Soweit der Leistungsträger im Abrechnungszeitraum die Heizkosten-vorauszahlungen
übernommen hat, sind Heizkostennachforderungen auch dann in vollem Umfang zu
übernehmen, wenn die Leistungen für Unterkunft und Heizung später auf einen
angemessenen Betrag abgesenkt worden sind.

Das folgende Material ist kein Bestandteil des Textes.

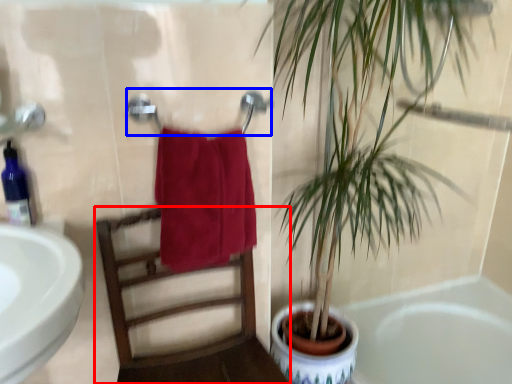 Question: Among these objects, which one is nearest to the camera, chair (highlighted by a red box) or towel bar (highlighted by a blue box)?

Choices:
 (A) chair
 (B) towel bar

Answer: (A) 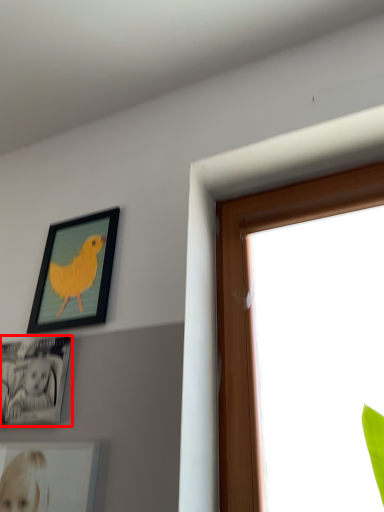 Question: From the image's perspective, what is the correct spatial relationship of picture frame (annotated by the red box) in relation to picture frame?

Choices:
 (A) above
 (B) below

Answer: (B) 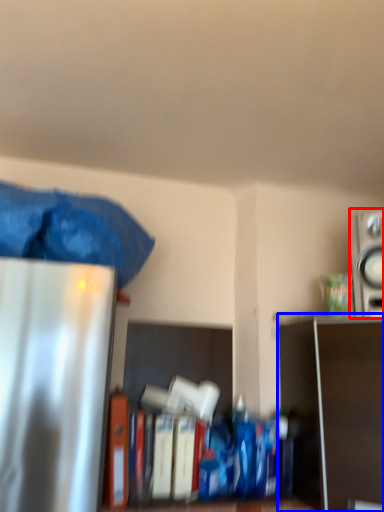 Question: Which point is closer to the camera, appliance (highlighted by a red box) or shelf (highlighted by a blue box)?

Choices:
 (A) appliance
 (B) shelf

Answer: (B) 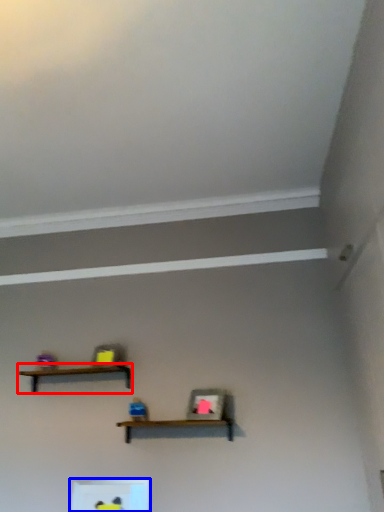 Question: Among these objects, which one is nearest to the camera, shelf (highlighted by a red box) or shelf (highlighted by a blue box)?

Choices:
 (A) shelf
 (B) shelf

Answer: (B) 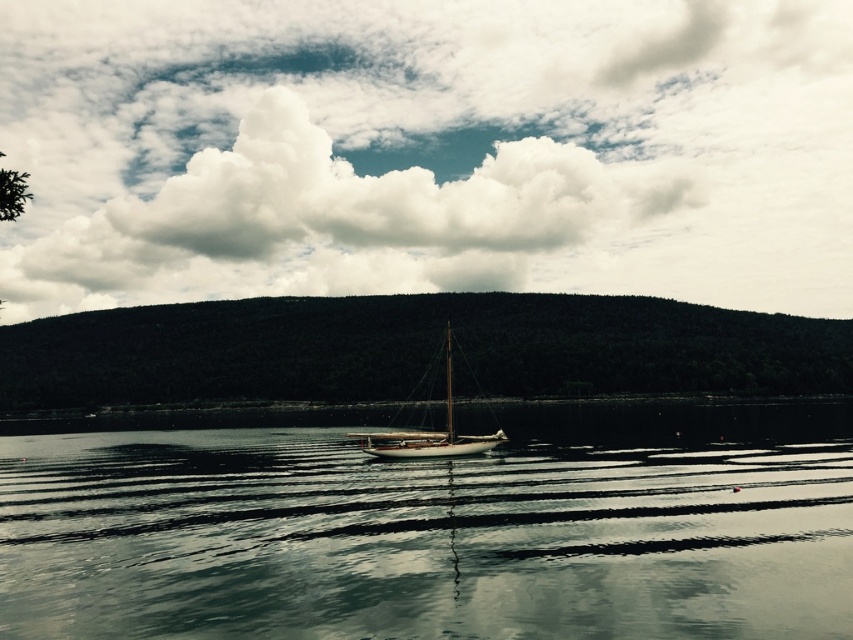 You are an airplane pilot flying at an altitude of 3000 meters. You need to navigate around a white fluffy cloud at upper center. According to the coordinates provided, is the cloud at point (427, 150) in the image located in the upper half of the scene?

Yes, the white fluffy cloud at upper center is located at point (427, 150), which is in the upper half of the scene since the y coordinate is above 0.5. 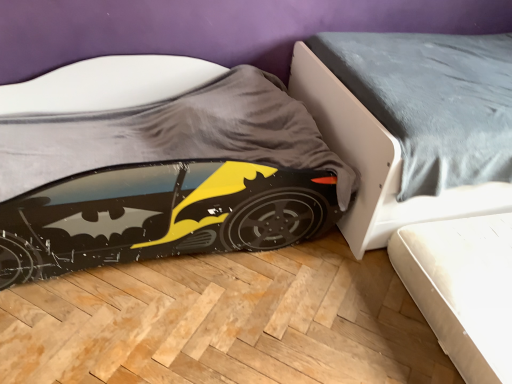 Question: Relative to smooth gray bed at lower right, is matt black batmobile at lower left in front or behind?

Choices:
 (A) behind
 (B) front

Answer: (B)

Question: Would you say matt black batmobile at lower left is to the left or to the right of smooth gray bed at lower right in the picture?

Choices:
 (A) right
 (B) left

Answer: (B)

Question: From a real-world perspective, is matt black batmobile at lower left physically located above or below smooth gray bed at lower right?

Choices:
 (A) above
 (B) below

Answer: (B)

Question: From a real-world perspective, is smooth gray bed at lower right physically located above or below matt black batmobile at lower left?

Choices:
 (A) below
 (B) above

Answer: (B)

Question: Is smooth gray bed at lower right bigger or smaller than matt black batmobile at lower left?

Choices:
 (A) big
 (B) small

Answer: (A)

Question: Is smooth gray bed at lower right taller or shorter than matt black batmobile at lower left?

Choices:
 (A) tall
 (B) short

Answer: (A)

Question: From the image's perspective, relative to matt black batmobile at lower left, is smooth gray bed at lower right above or below?

Choices:
 (A) above
 (B) below

Answer: (A) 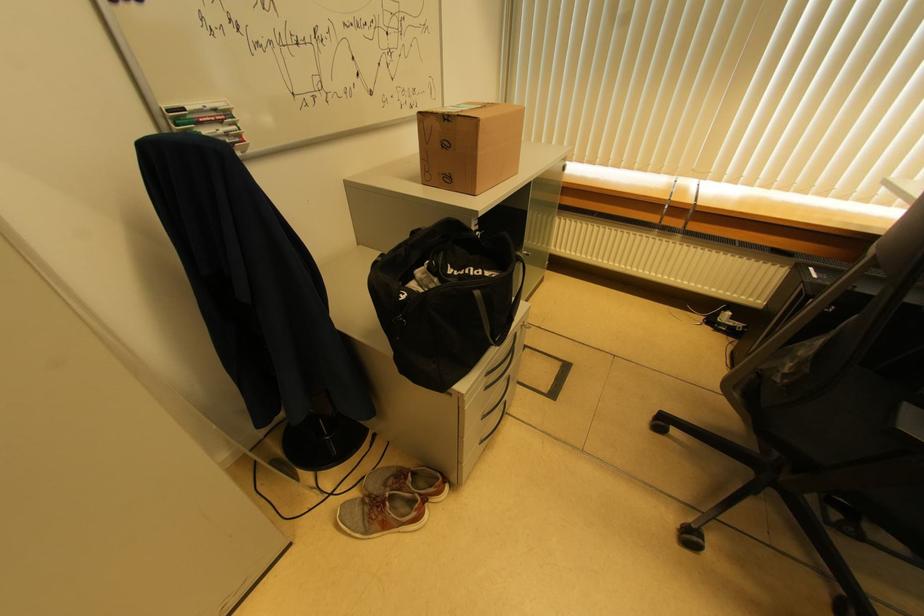 Find where to lift the gray and red shoe. Please return your answer as a coordinate pair (x, y).

(382, 514) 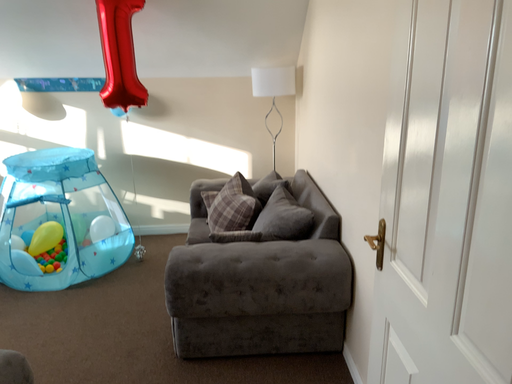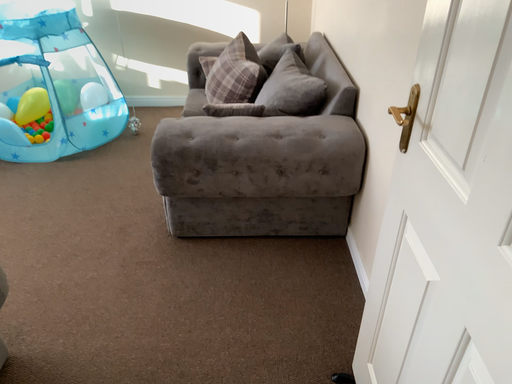 Question: How did the camera likely rotate when shooting the video?

Choices:
 (A) rotated upward
 (B) rotated downward

Answer: (B) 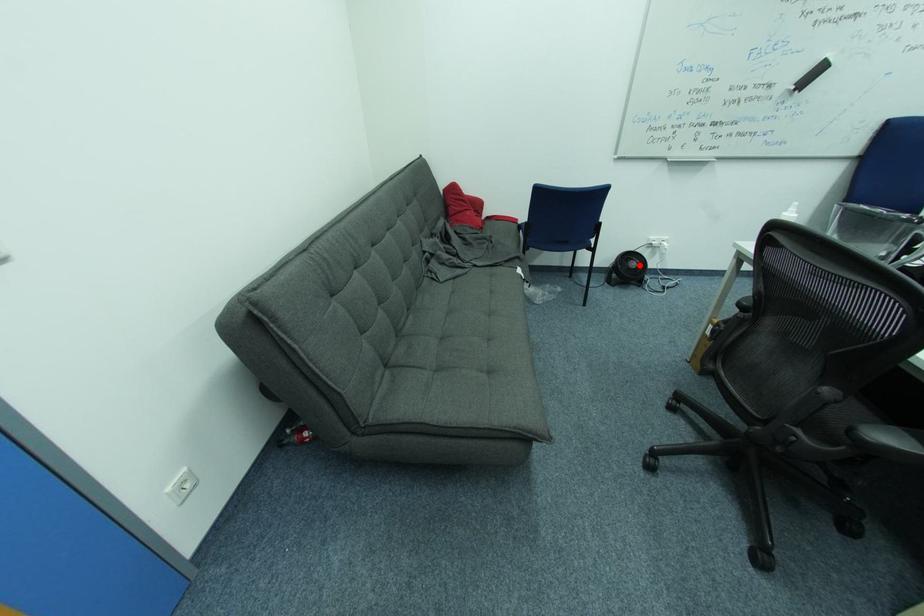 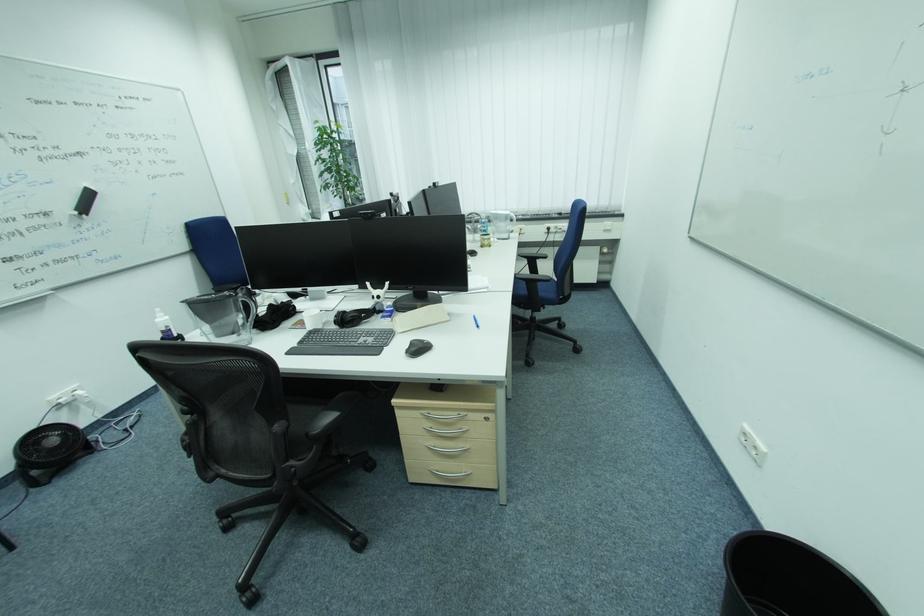 The point at the highlighted location is marked in the first image. Where is the corresponding point in the second image?

(59, 442) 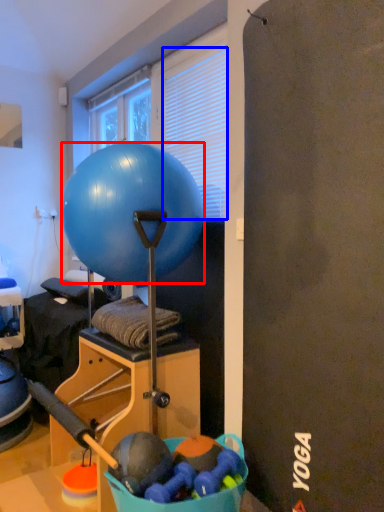 Question: Which object is further to the camera taking this photo, ball (highlighted by a red box) or blind (highlighted by a blue box)?

Choices:
 (A) ball
 (B) blind

Answer: (B) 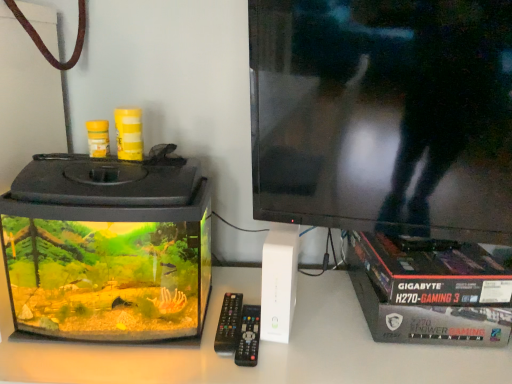 Question: Would you say transparent glass aquarium at left is part of black plastic remote at center's contents?

Choices:
 (A) no
 (B) yes

Answer: (A)

Question: From a real-world perspective, is black plastic remote at center over transparent glass aquarium at left?

Choices:
 (A) no
 (B) yes

Answer: (A)

Question: Does black plastic remote at center turn towards transparent glass aquarium at left?

Choices:
 (A) yes
 (B) no

Answer: (B)

Question: Does black plastic remote at center have a greater height compared to transparent glass aquarium at left?

Choices:
 (A) no
 (B) yes

Answer: (A)

Question: Can you confirm if black plastic remote at center is wider than transparent glass aquarium at left?

Choices:
 (A) yes
 (B) no

Answer: (B)

Question: Is black plastic remote at center at the left side of transparent glass aquarium at left?

Choices:
 (A) yes
 (B) no

Answer: (B)

Question: Are transparent glass aquarium at left and black plastic remote at center far apart?

Choices:
 (A) no
 (B) yes

Answer: (A)

Question: Considering the relative sizes of transparent glass aquarium at left and black plastic remote at center in the image provided, is transparent glass aquarium at left wider than black plastic remote at center?

Choices:
 (A) yes
 (B) no

Answer: (A)

Question: Is transparent glass aquarium at left at the left side of black plastic remote at center?

Choices:
 (A) yes
 (B) no

Answer: (A)

Question: Is the position of transparent glass aquarium at left less distant than that of black plastic remote at center?

Choices:
 (A) no
 (B) yes

Answer: (B)

Question: From the image's perspective, is transparent glass aquarium at left above black plastic remote at center?

Choices:
 (A) no
 (B) yes

Answer: (B)

Question: Considering the relative sizes of transparent glass aquarium at left and black plastic remote at center in the image provided, is transparent glass aquarium at left taller than black plastic remote at center?

Choices:
 (A) no
 (B) yes

Answer: (B)

Question: In terms of height, does black plastic remote at center look taller or shorter compared to transparent glass aquarium at left?

Choices:
 (A) short
 (B) tall

Answer: (A)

Soweit der Leistungsträger im Abrechnungszeitraum die Leistungen für Unterkunft und
Heizung auf einen angemessenen Betrag abgesenkt hat, sind Heizkostennachforderungen zu
übernehmen, wenn sich die Heizkosten nicht als unangemessen hoch erweisen. Die
Angemessenheitsprüfung hinsichtlich der Heizkosten ist getrennt von der
Angemessenheitsprüfung hinsichtlich der Unterkunftskosten vorzunehmen. Hierbei ist in
Berlin nicht der Berliner Heizkostenspiegel, sondern der bundesweite Heizkostenspiegel
anzuwenden. In Berlin gilt für einen Zwei-personenhaushalt eine Wohnfläche von sechzig
Quadratmetern als angemessen.
Tenor
Auf die Berufung der Kläger wird das Urteil des Sozialgerichts Berlin vom
19. Juni 2009 aufgehoben. Der Beklagte wird unter Aufhebung des
Bescheides vom 24. Januar 2008 in der Gestalt des
Widerspruchsbescheides vom 6. März 2008 verpflichtet, den Klägern unter
Änderung des Bescheides vom 7. August 2007 in der Gestalt des
Überprüfungsbescheides vom 10. November 2008 und des
Änderungsbescheides vom 10. November 2008 sowie des
Widerspruchsbescheides vom 27. Februar 2009 für den Monat Oktober
2007 weitere Leistungen für Unterkunft und Heizung in Höhe von 389,20
EUR zu gewähren.
Die außergerichtlichen Kosten der Kläger sind vom Beklagten zu erstatten.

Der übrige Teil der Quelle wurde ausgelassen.